Within the records below is a range that opens at the line with "friendly and helpf" and closes at the line with "and specializes in". Return that range word for word, both ends included, and only that range.
+++ Source information +++
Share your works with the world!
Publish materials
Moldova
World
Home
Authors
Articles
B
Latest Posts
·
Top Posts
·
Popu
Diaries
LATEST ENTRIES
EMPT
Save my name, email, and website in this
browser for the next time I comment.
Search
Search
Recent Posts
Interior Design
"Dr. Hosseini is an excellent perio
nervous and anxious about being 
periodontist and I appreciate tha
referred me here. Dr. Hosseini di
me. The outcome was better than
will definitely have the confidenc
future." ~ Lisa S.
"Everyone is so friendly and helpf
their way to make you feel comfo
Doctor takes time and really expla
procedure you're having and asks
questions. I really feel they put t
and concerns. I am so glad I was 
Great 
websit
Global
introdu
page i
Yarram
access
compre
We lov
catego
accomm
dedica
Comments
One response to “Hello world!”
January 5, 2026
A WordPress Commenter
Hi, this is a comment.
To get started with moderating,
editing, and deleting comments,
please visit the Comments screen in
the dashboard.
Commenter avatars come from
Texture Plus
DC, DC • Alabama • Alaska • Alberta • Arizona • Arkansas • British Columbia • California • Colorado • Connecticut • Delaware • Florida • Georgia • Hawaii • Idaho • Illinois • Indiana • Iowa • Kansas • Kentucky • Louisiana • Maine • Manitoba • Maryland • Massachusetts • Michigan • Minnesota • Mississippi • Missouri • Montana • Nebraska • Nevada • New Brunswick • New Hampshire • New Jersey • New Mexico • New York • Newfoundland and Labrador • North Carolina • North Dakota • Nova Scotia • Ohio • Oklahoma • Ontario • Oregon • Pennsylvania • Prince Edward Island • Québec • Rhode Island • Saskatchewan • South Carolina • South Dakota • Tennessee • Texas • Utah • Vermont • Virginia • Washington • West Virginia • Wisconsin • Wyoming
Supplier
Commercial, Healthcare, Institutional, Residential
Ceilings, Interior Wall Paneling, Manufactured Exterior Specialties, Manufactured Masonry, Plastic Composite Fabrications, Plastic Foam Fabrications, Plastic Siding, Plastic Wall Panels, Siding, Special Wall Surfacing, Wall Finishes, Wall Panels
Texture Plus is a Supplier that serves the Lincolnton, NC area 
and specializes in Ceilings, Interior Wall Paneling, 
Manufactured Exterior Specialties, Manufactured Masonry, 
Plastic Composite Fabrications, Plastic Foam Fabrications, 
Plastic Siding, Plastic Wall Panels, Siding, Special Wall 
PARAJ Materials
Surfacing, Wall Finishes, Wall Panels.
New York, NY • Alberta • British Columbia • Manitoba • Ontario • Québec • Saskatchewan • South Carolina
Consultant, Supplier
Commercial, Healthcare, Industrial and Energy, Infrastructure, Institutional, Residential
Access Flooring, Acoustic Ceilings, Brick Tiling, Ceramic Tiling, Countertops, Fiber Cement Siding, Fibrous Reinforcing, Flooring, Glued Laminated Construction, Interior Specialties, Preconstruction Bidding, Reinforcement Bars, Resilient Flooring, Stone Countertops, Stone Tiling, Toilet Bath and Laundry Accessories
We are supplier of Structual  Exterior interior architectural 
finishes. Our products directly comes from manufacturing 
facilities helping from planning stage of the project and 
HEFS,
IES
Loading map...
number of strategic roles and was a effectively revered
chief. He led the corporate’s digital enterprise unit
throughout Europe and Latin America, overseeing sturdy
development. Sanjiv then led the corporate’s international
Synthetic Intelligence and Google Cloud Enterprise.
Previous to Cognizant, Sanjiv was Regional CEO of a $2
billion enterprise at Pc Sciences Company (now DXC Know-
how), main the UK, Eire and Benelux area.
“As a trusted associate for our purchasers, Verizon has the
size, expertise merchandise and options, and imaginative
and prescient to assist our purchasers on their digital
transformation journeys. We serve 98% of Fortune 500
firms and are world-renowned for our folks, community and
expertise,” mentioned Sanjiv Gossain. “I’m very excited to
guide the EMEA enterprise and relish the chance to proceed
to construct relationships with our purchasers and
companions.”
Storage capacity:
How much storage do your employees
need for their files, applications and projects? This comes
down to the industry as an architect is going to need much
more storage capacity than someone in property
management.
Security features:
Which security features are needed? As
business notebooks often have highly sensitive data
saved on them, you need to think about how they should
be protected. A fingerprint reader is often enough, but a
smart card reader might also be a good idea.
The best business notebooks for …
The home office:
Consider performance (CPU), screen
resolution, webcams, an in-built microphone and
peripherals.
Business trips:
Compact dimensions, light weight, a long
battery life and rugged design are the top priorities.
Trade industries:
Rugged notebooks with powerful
+++
Exercise output:
"Everyone is so friendly and helpf
their way to make you feel comfo
Doctor takes time and really expla
procedure you're having and asks
questions. I really feel they put t
and concerns. I am so glad I was 
Great 
websit
Global
introdu
page i
Yarram
access
compre
We lov
catego
accomm
dedica
Comments
One response to “Hello world!”
January 5, 2026
A WordPress Commenter
Hi, this is a comment.
To get started with moderating,
editing, and deleting comments,
please visit the Comments screen in
the dashboard.
Commenter avatars come from
Texture Plus
DC, DC • Alabama • Alaska • Alberta • Arizona • Arkansas • British Columbia • California • Colorado • Connecticut • Delaware • Florida • Georgia • Hawaii • Idaho • Illinois • Indiana • Iowa • Kansas • Kentucky • Louisiana • Maine • Manitoba • Maryland • Massachusetts • Michigan • Minnesota • Mississippi • Missouri • Montana • Nebraska • Nevada • New Brunswick • New Hampshire • New Jersey • New Mexico • New York • Newfoundland and Labrador • North Carolina • North Dakota • Nova Scotia • Ohio • Oklahoma • Ontario • Oregon • Pennsylvania • Prince Edward Island • Québec • Rhode Island • Saskatchewan • South Carolina • South Dakota • Tennessee • Texas • Utah • Vermont • Virginia • Washington • West Virginia • Wisconsin • Wyoming
Supplier
Commercial, Healthcare, Institutional, Residential
Ceilings, Interior Wall Paneling, Manufactured Exterior Specialties, Manufactured Masonry, Plastic Composite Fabrications, Plastic Foam Fabrications, Plastic Siding, Plastic Wall Panels, Siding, Special Wall Surfacing, Wall Finishes, Wall Panels
Texture Plus is a Supplier that serves the Lincolnton, NC area 
and specializes in Ceilings, Interior Wall Paneling, 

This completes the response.